Usando nossos dados pré-processados ​​para treinar um modelo usando tf.keras

Para mostrar como tf.Transform nos permite usar o mesmo código para treinamento e servir, e assim evitar inclinação, vamos treinar um modelo. Para treinar nosso modelo e preparar nosso modelo treinado para produção, precisamos criar funções de entrada. A principal diferença entre nossa função de entrada de treinamento e nossa função de entrada de serviço é que os dados de treinamento contêm os rótulos, e os dados de produção não. Os argumentos e retornos também são um pouco diferentes.

Crie uma função de entrada para treinamento

def _make_training_input_fn(tf_transform_output, transformed_examples,
                            batch_size):
  """An input function reading from transformed data, converting to model input.

  Args:
    tf_transform_output: Wrapper around output of tf.Transform.
    transformed_examples: Base filename of examples.
    batch_size: Batch size.

  Returns:
    The input data for training or eval, in the form of k.
  """
  def input_fn():
    return tf.data.experimental.make_batched_features_dataset(
        file_pattern=transformed_examples,
        batch_size=batch_size,
        features=tf_transform_output.transformed_feature_spec(),
        reader=tf.data.TFRecordDataset,
        label_key=LABEL_KEY,
        shuffle=True).prefetch(tf.data.experimental.AUTOTUNE)

  return input_fn

Crie uma função de entrada para servir

Vamos criar uma função de entrada que possamos usar na produção e preparar nosso modelo treinado para servir.

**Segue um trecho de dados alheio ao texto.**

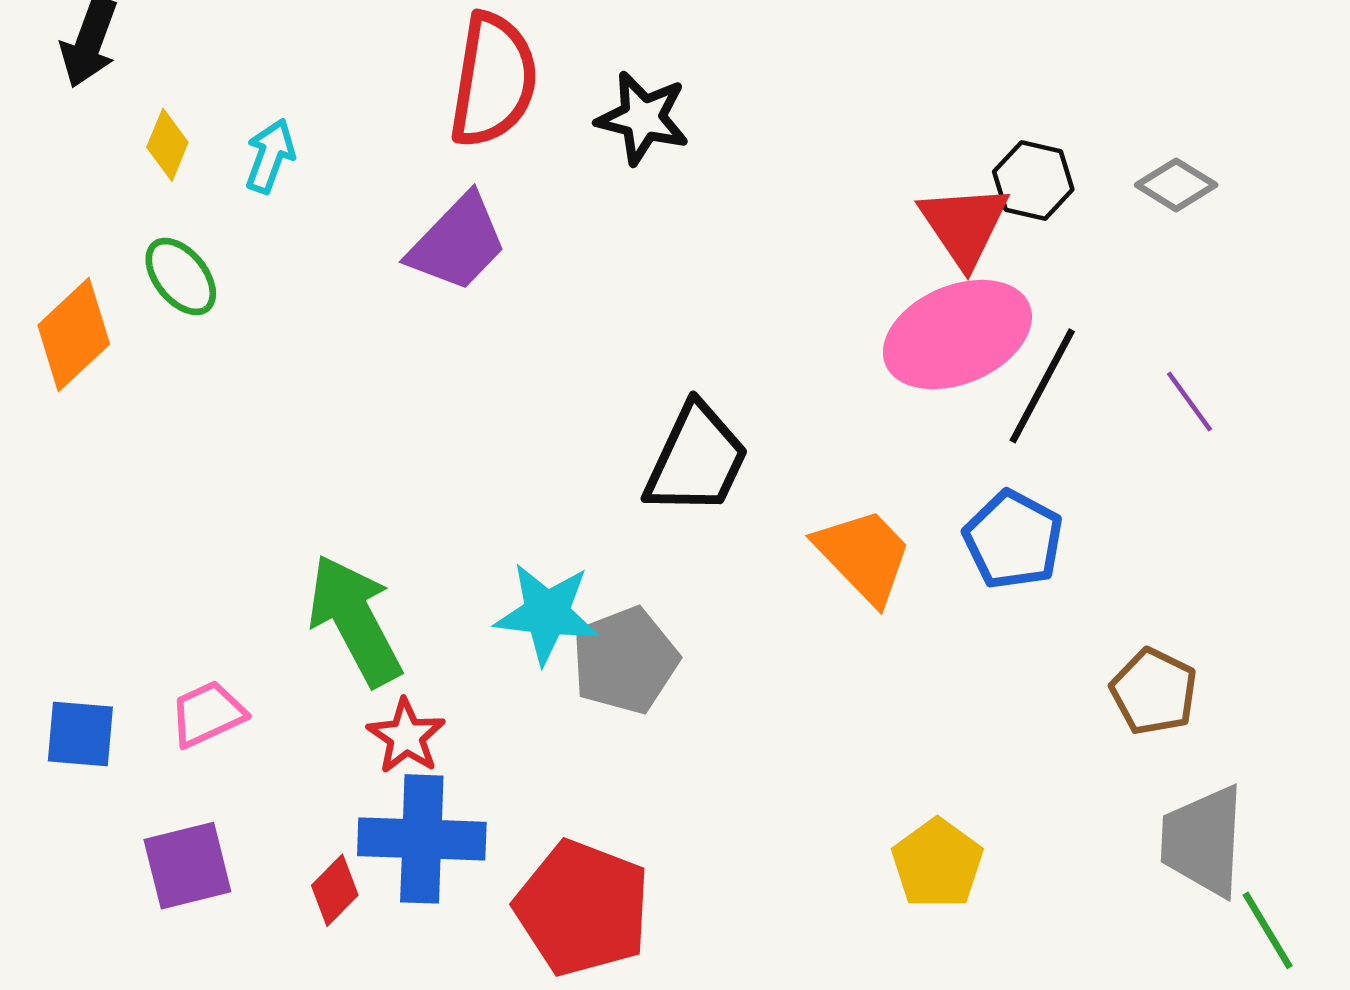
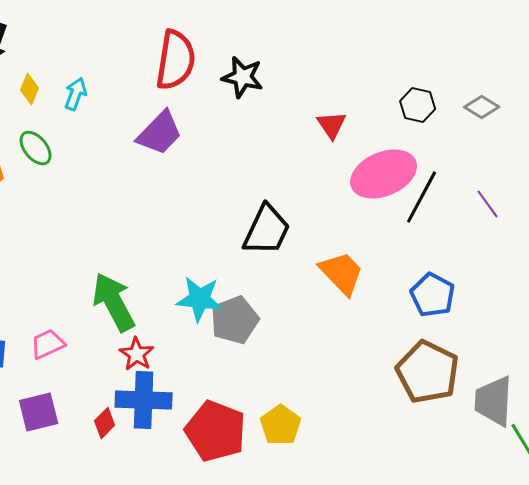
red triangle: (964, 225) -> (332, 125), moved, size x0.7
blue pentagon: (1013, 540) -> (433, 295), moved
brown pentagon: (1154, 692) -> (428, 372), moved, size x1.6
yellow pentagon: (937, 863) -> (281, 425), moved

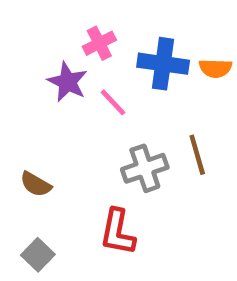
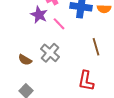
gray cross: (145, 168) -> (50, 53), moved, turned -30
red L-shape: (118, 232) -> (86, 81), moved

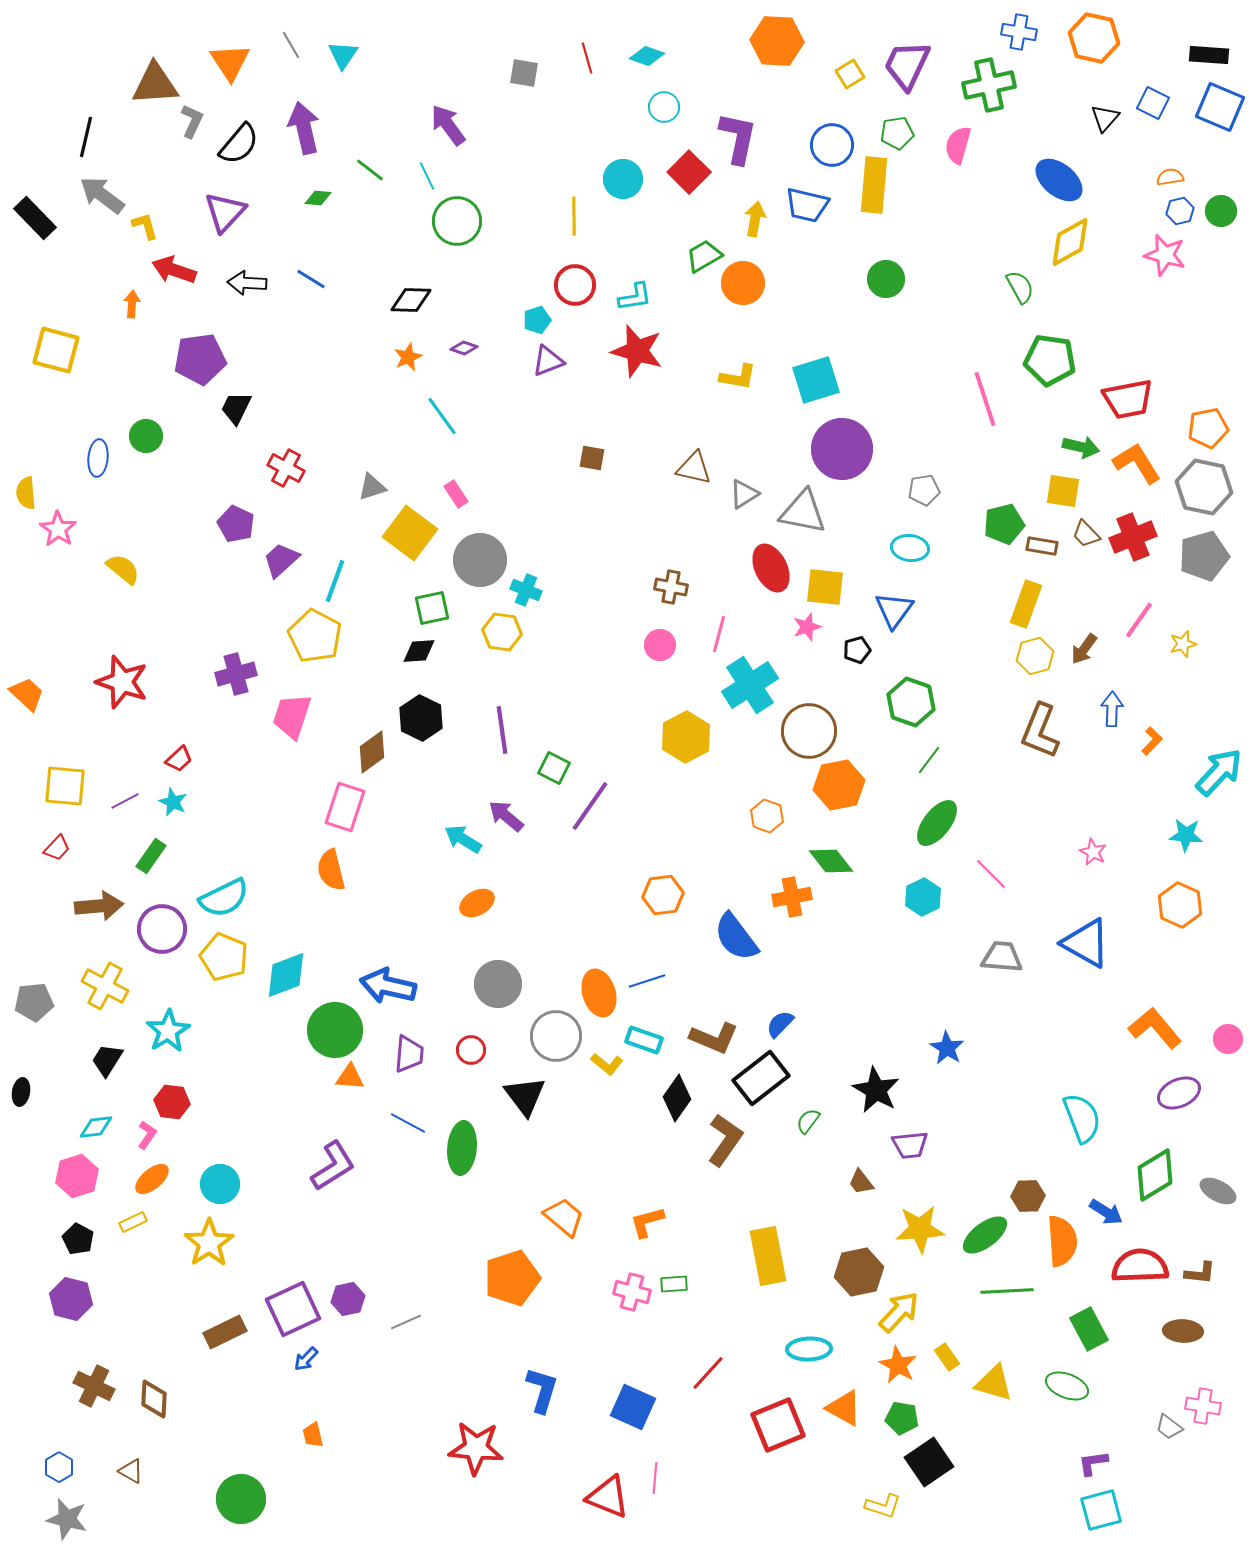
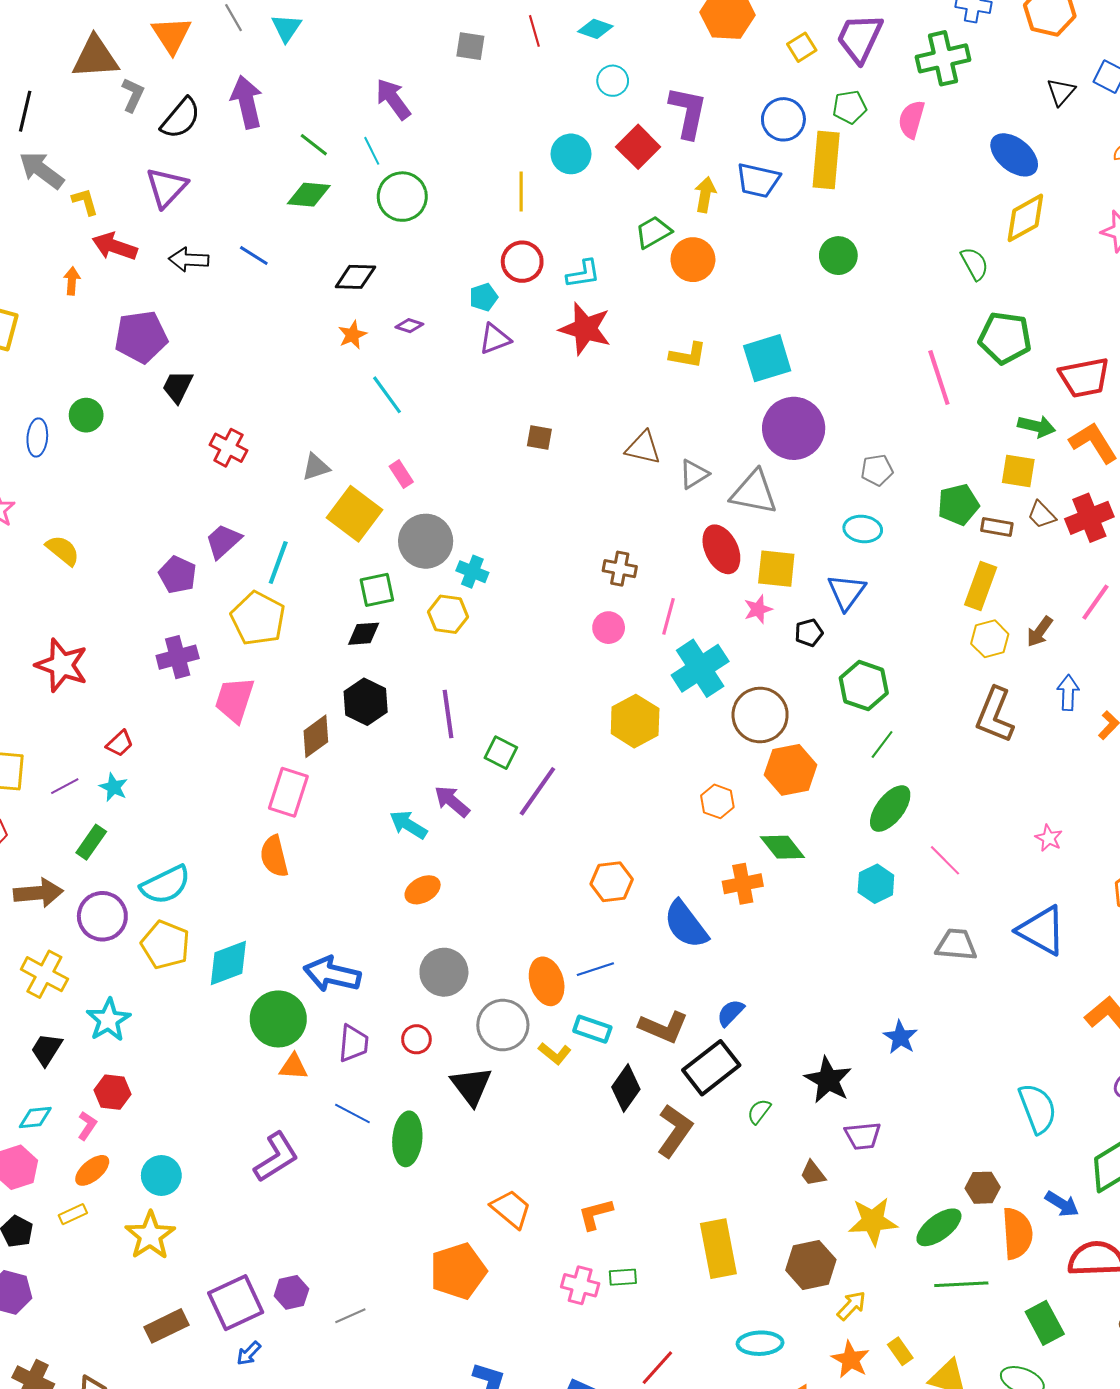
green diamond: (318, 198) -> (309, 195), moved, size x1.6
purple pentagon: (236, 524) -> (178, 575), moved
yellow arrow: (899, 1312) -> (852, 1306), size x0.7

def _make_serving_input_fn(tf_transform_output, raw_examples, batch_size):
  """An input function reading from raw data, converting to model input.

  Args:
    tf_transform_output: Wrapper around output of tf.Transform.
    raw_examples: Base filename of examples.
    batch_size: Batch size.

  Returns:
    The input data for training or eval, in the form of k.
  """

  def get_ordered_raw_data_dtypes():
    result = []
    for col in ORDERED_CSV_COLUMNS:
      if col not in RAW_DATA_FEATURE_SPEC:
        result.append(0.0)
        continue
      spec = RAW_DATA_FEATURE_SPEC[col]
      if isinstance(spec, tf.io.FixedLenFeature):
        result.append(spec.dtype)
      else:
        result.append(0.0)
    return result

  def input_fn():
    dataset = tf.data.experimental.make_csv_dataset(
        file_pattern=raw_examples,
        batch_size=batch_size,
        column_names=ORDERED_CSV_COLUMNS,
        column_defaults=get_ordered_raw_data_dtypes(),
        prefetch_buffer_size=0,
        ignore_errors=True)

    tft_layer = tf_transform_output.transform_features_layer()

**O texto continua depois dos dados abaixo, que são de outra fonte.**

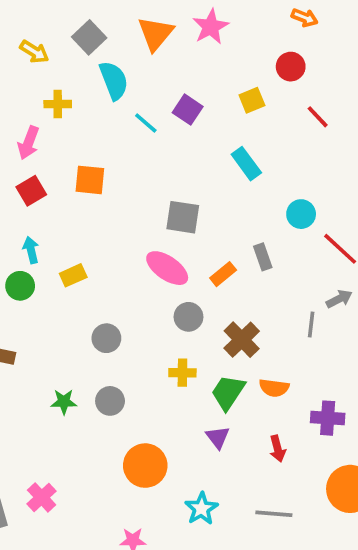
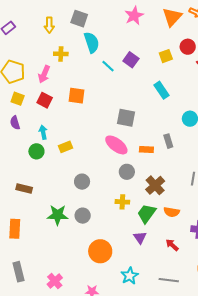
pink star: (211, 27) -> (134, 16), moved
orange triangle: (155, 34) -> (172, 17), moved
gray square: (89, 37) -> (79, 19), turned -30
yellow arrow: (34, 52) -> (49, 25), turned 56
red circle: (291, 67) -> (188, 47), moved
red square: (31, 191) -> (45, 100), turned -35
orange rectangle: (223, 274) -> (146, 149), turned 40
green star: (64, 402) -> (58, 215), size x1.5
red arrow: (278, 449) -> (172, 245), turned 144
pink cross: (42, 497) -> (55, 281), moved

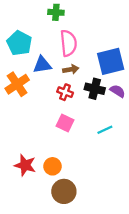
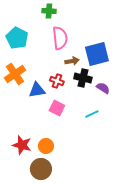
blue triangle: (42, 65) -> (37, 90), moved
brown arrow: (71, 69) -> (72, 61), moved
purple semicircle: (118, 91) -> (103, 88), moved
brown circle: (64, 191) -> (41, 169), moved

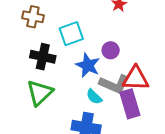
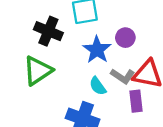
gray L-shape: (114, 84) -> (123, 76), size x0.7
purple rectangle: (130, 104) -> (136, 101), size x0.7

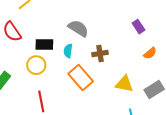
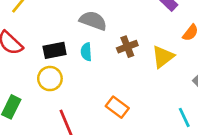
orange rectangle: (81, 78) -> (117, 107), moved, size x0.7
yellow triangle: (124, 84) -> (163, 57), moved, turned -36

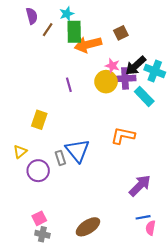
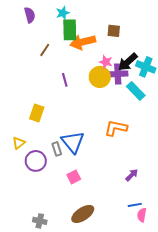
brown line: (48, 30) -> (45, 50), moved
brown square: (121, 33) -> (114, 31), turned 32
purple arrow: (140, 185) -> (132, 175), size x0.6
pink square: (39, 218) -> (74, 177), moved

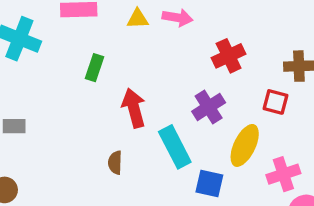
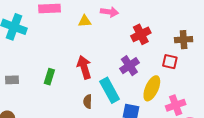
yellow triangle: (138, 19) -> (85, 21), moved
green rectangle: (95, 68) -> (49, 77), moved
brown semicircle: (115, 163) -> (88, 102), moved

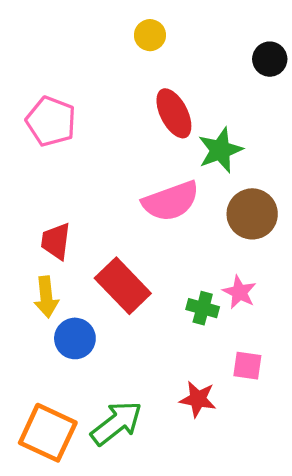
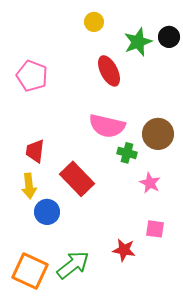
green star: (220, 150) -> (138, 42), moved
pink semicircle: (171, 201) -> (107, 126), turned 33
green cross: (203, 308) -> (127, 153), moved

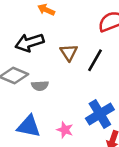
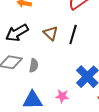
gray semicircle: (40, 86) -> (34, 65), turned -64

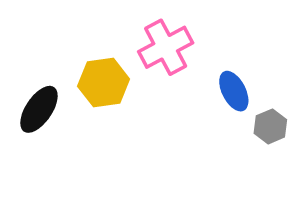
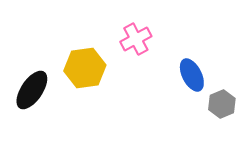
pink cross: (166, 47) -> (136, 39), size x0.7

    def transform_dataset(data):
      raw_features = {}
      for key, val in data.items():
        if key not in RAW_DATA_FEATURE_SPEC:
          continue
        if isinstance(RAW_DATA_FEATURE_SPEC[key], tf.io.VarLenFeature):
          raw_features[key] = tf.RaggedTensor.from_tensor(
              tf.expand_dims(val, -1)).to_sparse()
          continue
        raw_features[key] = val
      transformed_features = tft_layer(raw_features)
      data_labels = transformed_features.pop(LABEL_KEY)
      return (transformed_features, data_labels)

    return dataset.map(
        transform_dataset,
        num_parallel_calls=tf.data.experimental.AUTOTUNE).prefetch(
            tf.data.experimental.AUTOTUNE)

  return input_fn

Treine, avalie e exporte nosso modelo

def export_serving_model(tf_transform_output, model, output_dir):
  """Exports a keras model for serving.

  Args:
    tf_transform_output: Wrapper around output of tf.Transform.
    model: A keras model to export for serving.
    output_dir: A directory where the model will be exported to.
  """
  # The layer has to be saved to the model for keras tracking purpases.
  model.tft_layer = tf_transform_output.transform_features_layer()

  @tf.function
  def serve_tf_examples_fn(serialized_tf_examples):
    """Serving tf.function model wrapper."""
    feature_spec = RAW_DATA_FEATURE_SPEC.copy()
    feature_spec.pop(LABEL_KEY)
    parsed_features = tf.io.parse_example(serialized_tf_examples, feature_spec)
    transformed_features = model.tft_layer(parsed_features)
    outputs = model(transformed_features)
    classes_names = tf.constant([['0', '1']])
    classes = tf.tile(classes_names, [tf.shape(outputs)[0], 1])
    return {'classes': classes, 'scores': outputs}

  concrete_serving_fn = serve_tf_examples_fn.get_concrete_function(
      tf.TensorSpec(shape=[None], dtype=tf.string, name='inputs'))
  signatures = {'serving_default': concrete_serving_fn}

  # This is required in order to make this model servable with model_server.
  versioned_output_dir = os.path.join(output_dir, '1')
  model.save(versioned_output_dir, save_format='tf', signatures=signatures)
def train_and_evaluate(working_dir,
                       num_train_instances=NUM_TRAIN_INSTANCES,
                       num_test_instances=NUM_TEST_INSTANCES):
  """Train the model on training data and evaluate on test data.

  Args:
    working_dir: The location of the Transform output.
    num_train_instances: Number of instances in train set
    num_test_instances: Number of instances in test set

  Returns:
    The results from the estimator's 'evaluate' method
  """
  train_data_path_pattern = os.path.join(working_dir,
                                 TRANSFORMED_TRAIN_DATA_FILEBASE + '*')
  eval_data_path_pattern = os.path.join(working_dir,
                            TRANSFORMED_TEST_DATA_FILEBASE + '*')
  tf_transform_output = tft.TFTransformOutput(working_dir)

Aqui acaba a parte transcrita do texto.